In the last fifteen years, Susan G. Komen foundation has donated more than $1 billion to breast cancer research. This was done through the grass-roots efforts of such women as those that make up the Your Girls and Mine team. If nothing else, that staggering number should make you realize how many people are affected by breast cancer. Almost everyone I worked with in Boston had been touched personally by cancer.
Because it’s Breast Cancer Awareness Month, I’d like to encourage you to do the following:
- Order a free breast self exam shower card here. Use it. Select a day once a month to do a self-exam.

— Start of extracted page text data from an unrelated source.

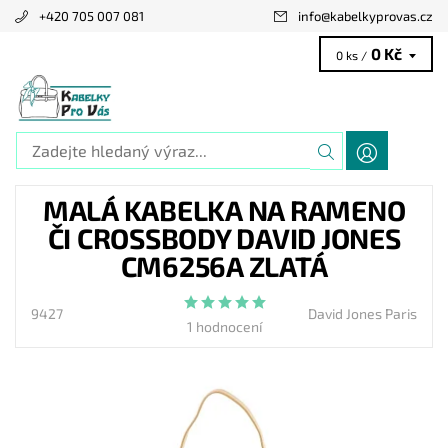
+420 705 007 081
info
@
kabelkyprovas.cz
0 Kč
0 ks /
MALÁ KABELKA NA RAMENO
ČI CROSSBODY DAVID JONES
CM6256A ZLATÁ
9427
David Jones Paris
1 hodnocení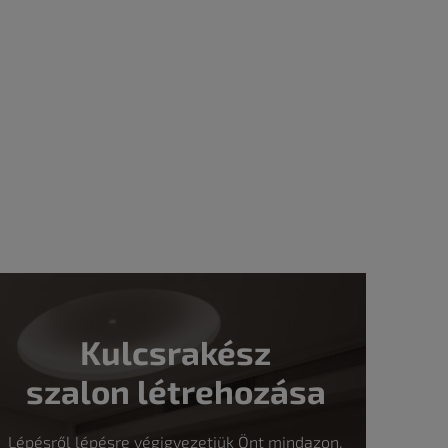
Kulcsrakész
szalon létrehozása
Lépésről lépésre végigvezetjük Önt mindazon,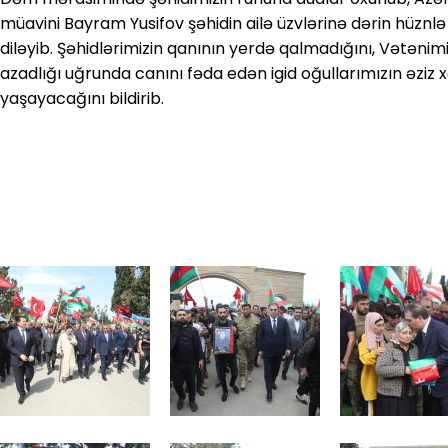
müavini Bayram Yusifov şəhidin ailə üzvlərinə dərin hüznlə
diləyib. Şəhidlərimizin qanının yerdə qalmadığını, Vətənim
azadlığı uğrunda canını fəda edən igid oğullarımızın əziz 
yaşayacağını bildirib.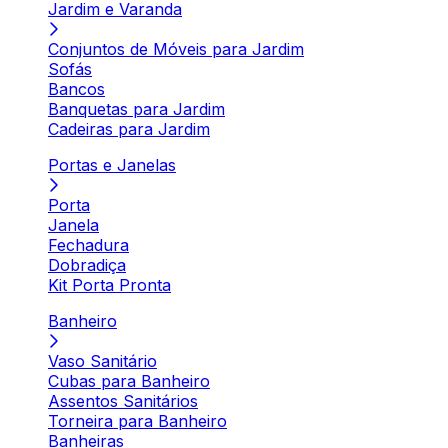
Jardim e Varanda
Conjuntos de Móveis para Jardim
Sofás
Bancos
Banquetas para Jardim
Cadeiras para Jardim
Portas e Janelas
Porta
Janela
Fechadura
Dobradiça
Kit Porta Pronta
Banheiro
Vaso Sanitário
Cubas para Banheiro
Assentos Sanitários
Torneira para Banheiro
Banheiras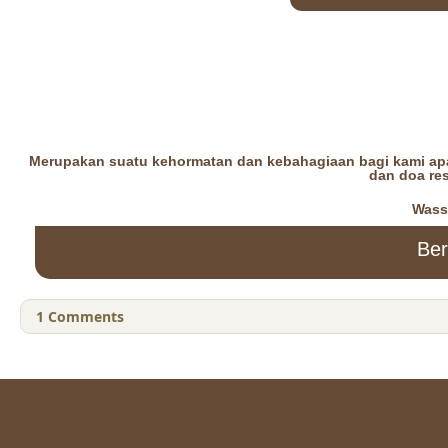
Merupakan suatu kehormatan dan kebahagiaan bagi kami apab
dan doa res
Wass
Ber
1
Comments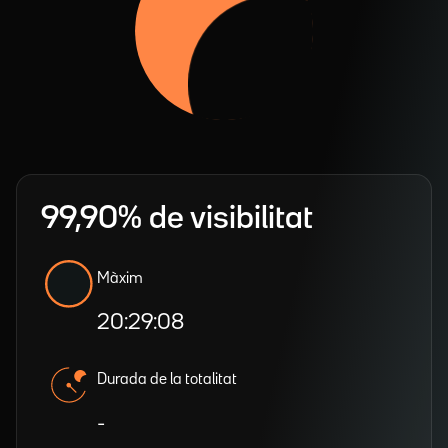
99,90% de visibilitat
Màxim
20:29:08
Durada de la totalitat
-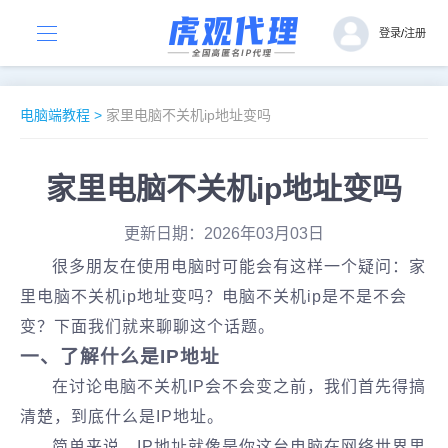
登录
/
注册
电脑端教程
>
家里电脑不关机ip地址变吗
家里电脑不关机ip地址变吗
更新日期：2026年03月03日
很多朋友在使用电脑时可能会有这样一个疑问：家
里电脑不关机ip地址变吗？电脑不关机ip是不是不会
变？下面我们就来聊聊这个话题。
一、了解什么是IP地址
在讨论电脑不关机IP会不会变之前，我们首先得搞
清楚，到底什么是IP地址。
简单来说，IP地址就像是你这台电脑在网络世界里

- Find a buddy and remind each other to do your breast exams. The earlier detection, the more likely a positive outcome.
- Read what you can about breast cancer. Take five minutes every day this month and go to a trusted website and read. Here are a few suggestions: National Breast Cancer Awareness Month, Susan G. Komen for the Cure, The American Cancer Society
- Donate what you can to a trusted charity that is raising money for breast cancer research. If you can’t afford a donation, buy some Yoplait yogurt with the pink lid or a specially marked bag of pink M&M’s.
- Pick one day while you’re out and about this month and wear a pink ribbon to honor those who have fought and lost and those who continue fighting. If someone asks you what the ribbon is for, tell them.
- Pray. Pray every day this month for healing and for knowledge to fight this battle.